Scuola, precari
ancora a digiuno
"Gelmini ignora
la realtà"
Terzo giorno di sciopero della fame per 4 insegnanti milanesi, che sono in presidio permanente davanti al Provveditorato. E tu cosa pensi di questa situazione? Inviaci un commento
Milano, 3 settembre 2010 - Gli insegnanti precari non mollano e continuano la loro protesta davanti alla sede del Provveditorato. "Ancora una volta il ministro dimostra di ignorare la realtà della scuola pubblica italiana": è la risposta degli insegnanti precari del Movimento Scuola Precaria e del Presidio permanente precari di Milano alle affermazioni fatte ieri dal ministro all’Istruzione Maria Stella Gelmini alla quale ricordano che le "10 mila assunzioni di quest’anno sono immissioni in ruolo di chi lavora da decenni nella scuola e, soprattutto, che a fronte di quasi 30 mila pensionamenti i posti di lavoro tagliati sono stati 43 mila".

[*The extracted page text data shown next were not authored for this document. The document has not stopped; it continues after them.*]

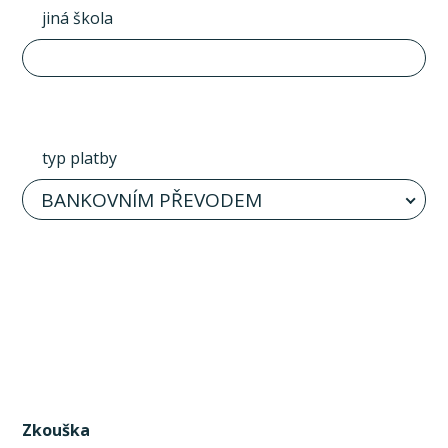
jiná škola
typ platby
BANKOVNÍM PŘEVODEM
Zkouška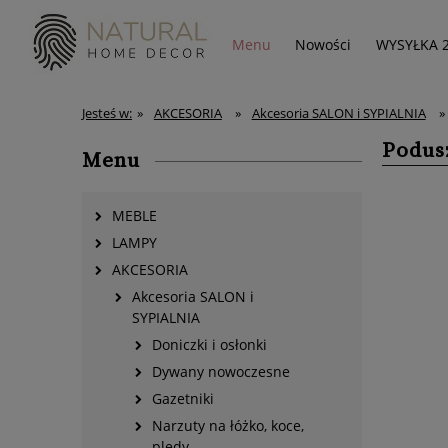
Menu
Nowości
WYSYŁKA 
Jesteś w:
»
AKCESORIA
»
Akcesoria SALON i SYPIALNIA
»
Podus
Menu
MEBLE
LAMPY
AKCESORIA
Akcesoria SALON i
SYPIALNIA
Doniczki i osłonki
Dywany nowoczesne
Gazetniki
Narzuty na łóżko, koce,
pledy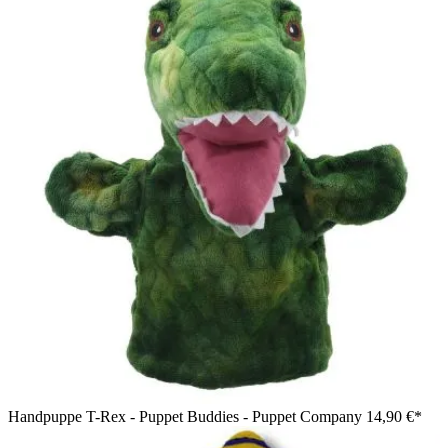
Handpuppe T-Rex - Puppet Buddies - Puppet Company
14,90 €*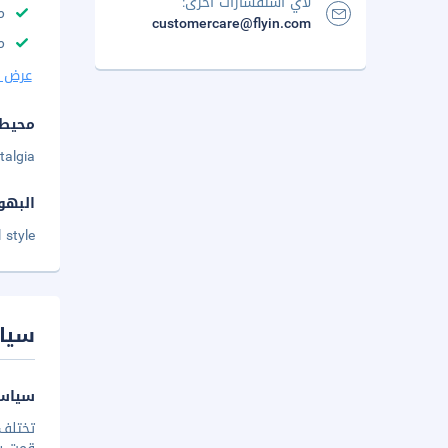
لأي استفسارات أخرى:
م
customercare@flyin.com
م
عرض ا
محيط 
algia.
البهو
 style
سيا
سياسة
تختلف 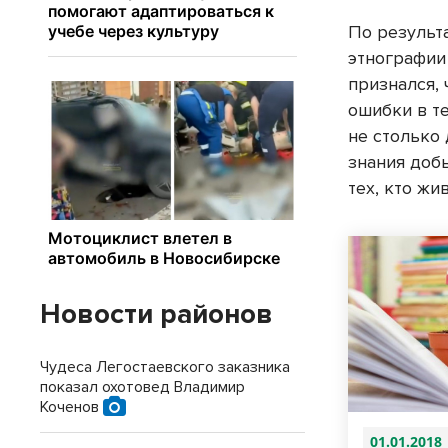
По результ
этнографии
признался, 
ошибки в те
не столько 
знания доб
тех, кто жи
Новости районов
Чудеса Легостаевского заказника
показал охотовед Владимир
Коченов
01.01.2018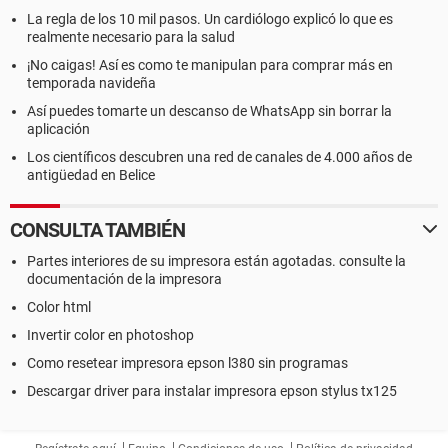
La regla de los 10 mil pasos. Un cardiólogo explicó lo que es
realmente necesario para la salud
¡No caigas! Así es como te manipulan para comprar más en
temporada navideña
Así puedes tomarte un descanso de WhatsApp sin borrar la
aplicación
Los científicos descubren una red de canales de 4.000 años de
antigüedad en Belice
CONSULTA TAMBIÉN
Partes interiores de su impresora están agotadas. consulte la
documentación de la impresora
Color html
Invertir color en photoshop
Como resetear impresora epson l380 sin programas
Descargar driver para instalar impresora epson stylus tx125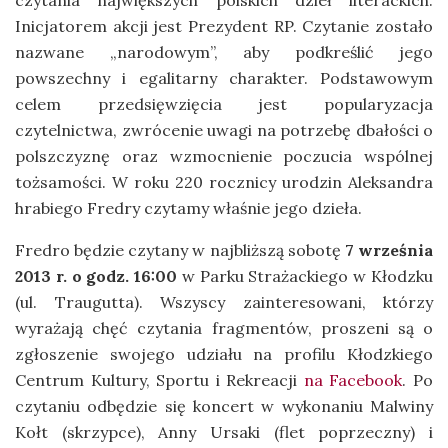
czytania największych polskich dzieł literackich.
Inicjatorem akcji jest Prezydent RP. Czytanie zostało
nazwane „narodowym”, aby podkreślić jego
powszechny i egalitarny charakter. Podstawowym
celem przedsięwzięcia jest popularyzacja
czytelnictwa, zwrócenie uwagi na potrzebę dbałości o
polszczyznę oraz wzmocnienie poczucia wspólnej
tożsamości. W roku 220 rocznicy urodzin Aleksandra
hrabiego Fredry czytamy właśnie jego dzieła.
Fredro będzie czytany w najbliższą sobotę
7 września
2013 r. o godz. 16:00
w Parku Strażackiego w Kłodzku
(ul. Traugutta). Wszyscy zainteresowani, którzy
wyrażają chęć czytania fragmentów, proszeni są o
zgłoszenie swojego udziału na profilu Kłodzkiego
Centrum Kultury, Sportu i Rekreacji
na Facebook
. Po
czytaniu odbędzie się koncert w wykonaniu Malwiny
Kołt (skrzypce), Anny Ursaki (flet poprzeczny) i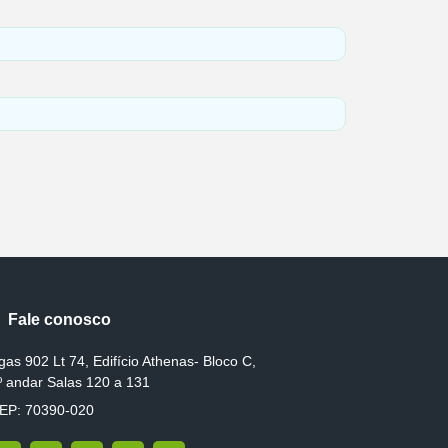
Fale conosco
gas 902 Lt 74, Edifício Athenas- Bloco C,
º andar Salas 120 a 131
EP: 70390-020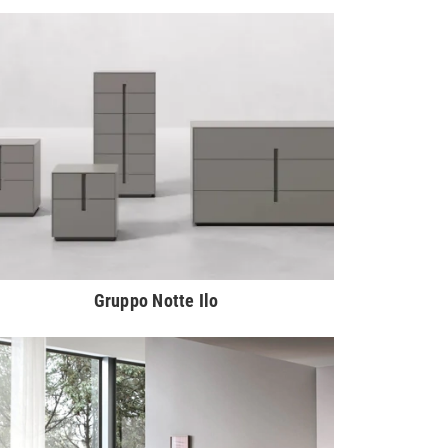
Gruppo Notte Ilo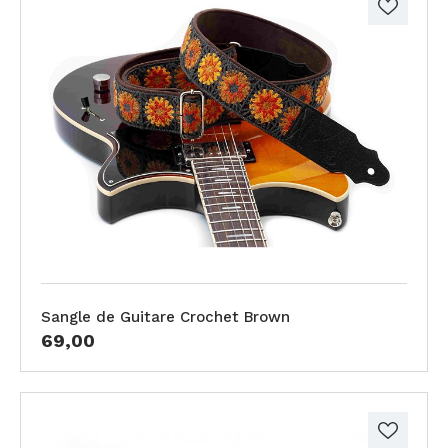
Sangle de Guitare Crochet Brown
69,00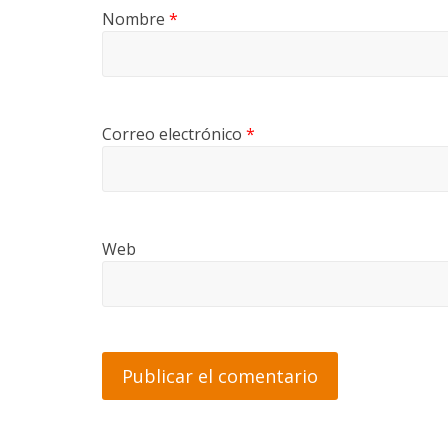
Nombre
*
Correo electrónico
*
Web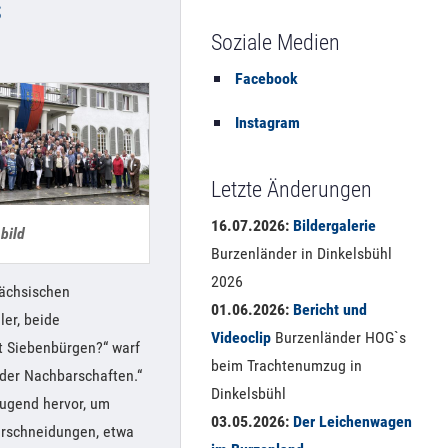
s
Soziale Medien
Facebook
Instagram
Letzte Änderungen
16.07.2026:
Bildergalerie
bild
Burzenländer in Dinkelsbühl
2026
Sächsischen
01.06.2026:
Bericht und
er, beide
Videoclip
Burzenländer HOG`s
t Siebenbürgen?“ warf
beim Trachtenumzug in
 der Nachbarschaften.“
Dinkelsbühl
ugend hervor, um
03.05.2026:
Der Leichenwagen
erschneidungen, etwa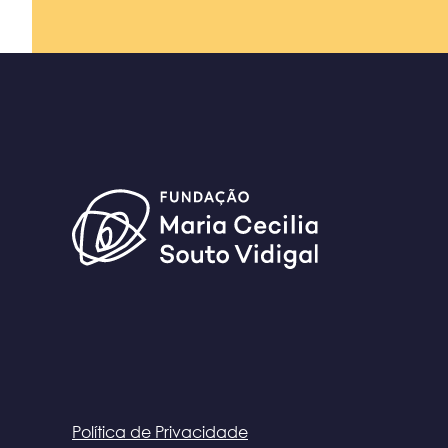
Política de Privacidade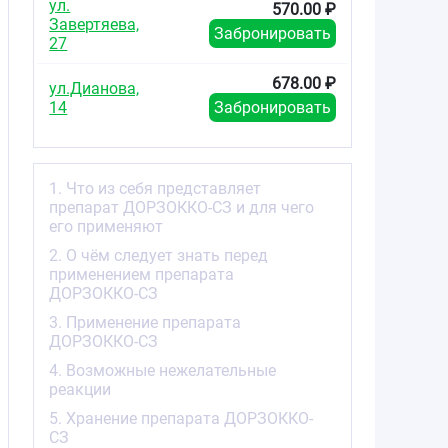
ул.
570.00 ₽
Завертяева,
Забронировать
27
678.00 ₽
ул.Дианова,
14
Забронировать
1. Что из себя представляет
препарат ДОРЗОККО-СЗ и для чего
его применяют
2. О чём следует знать перед
применением препарата
ДОРЗОККО-СЗ
3. Применение препарата
ДОРЗОККО-СЗ
4. Возможные нежелательные
реакции
5. Хранение препарата ДОРЗОККО-
СЗ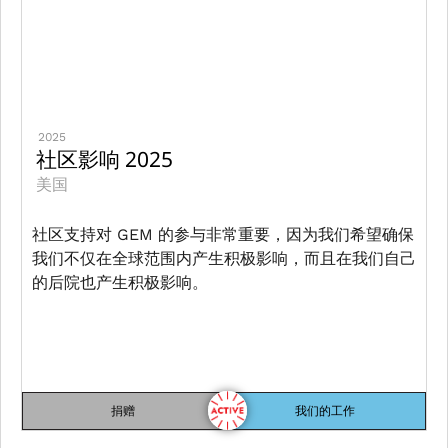
2025
社区影响 2025
美国
社区支持对 GEM 的参与非常重要，因为我们希望确保
我们不仅在全球范围内产生积极影响，而且在我们自己
的后院也产生积极影响。
捐赠
我们的工作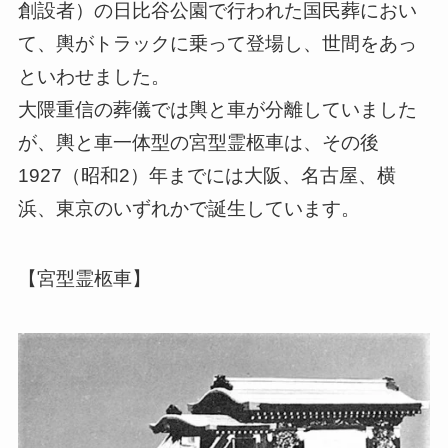
創設者）の日比谷公園で行われた国民葬におい
て、輿がトラックに乗って登場し、世間をあっ
といわせました。
大隈重信の葬儀では輿と車が分離していました
が、輿と車一体型の宮型霊柩車は、その後
1927（昭和2）年までには大阪、名古屋、横
浜、東京のいずれかで誕生しています。
【宮型霊柩車】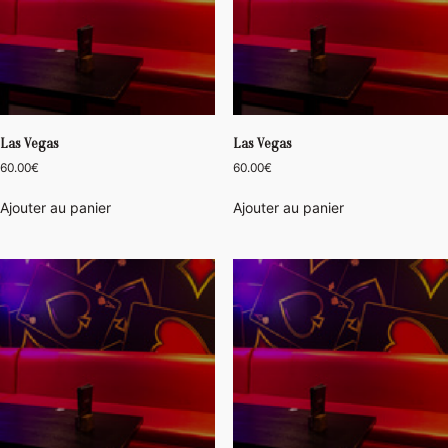
Las Vegas
Las Vegas
60.00
€
60.00
€
Ajouter au panier
Ajouter au panier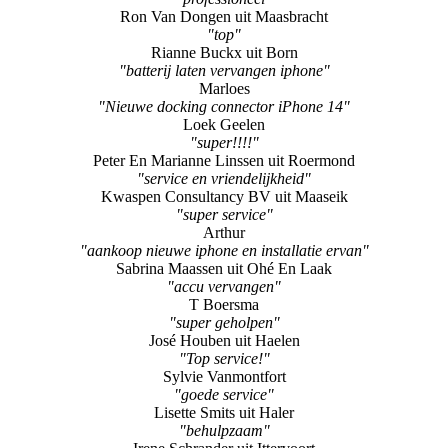
Ron Van Dongen uit Maasbracht
"top"
Rianne Buckx uit Born
"batterij laten vervangen iphone"
Marloes
"Nieuwe docking connector iPhone 14"
Loek Geelen
"super!!!!"
Peter En Marianne Linssen uit Roermond
"service en vriendelijkheid"
Kwaspen Consultancy BV uit Maaseik
"super service"
Arthur
"aankoop nieuwe iphone en installatie ervan"
Sabrina Maassen uit Ohé En Laak
"accu vervangen"
T Boersma
"super geholpen"
José Houben uit Haelen
"Top service!"
Sylvie Vanmontfort
"goede service"
Lisette Smits uit Haler
"behulpzaam"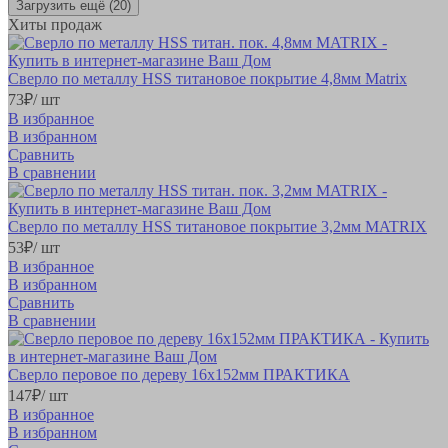
Загрузить ещё
(20)
Хиты продаж
Сверло по металлу HSS титановое покрытие 4,8мм Matrix
73
₽
/ шт
В избранное
В избранном
Сравнить
В сравнении
Сверло по металлу HSS титановое покрытие 3,2мм MATRIX
53
₽
/ шт
В избранное
В избранном
Сравнить
В сравнении
Сверло перовое по дереву 16х152мм ПРАКТИКА
147
₽
/ шт
В избранное
В избранном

"La spesa per l’istruzione in Italia è la più bassa in Europa in rapporto al Pil - hanno spiegato i precari milanesi, quattro dei quali sono al terzo giorno di sciopero della fame davanti all’Ufficio scolastico regionale -. L’affermazione che il 97% della spesa per l’istruzione è destinato agli stipendi del personale tutt’al piu’ conferma che il governo non e’ disponibile a investire un solo euro per infrastrutture, innovazione e formazione".
Anche riguardo le assunzioni di quest’anno i precari contestano i numeri forniti dal ministro. "Le cosiddette 10 mila assunzioni di quest’anno non sono altro che immissioni in ruolo di personale che da decenni lavora nella scuola".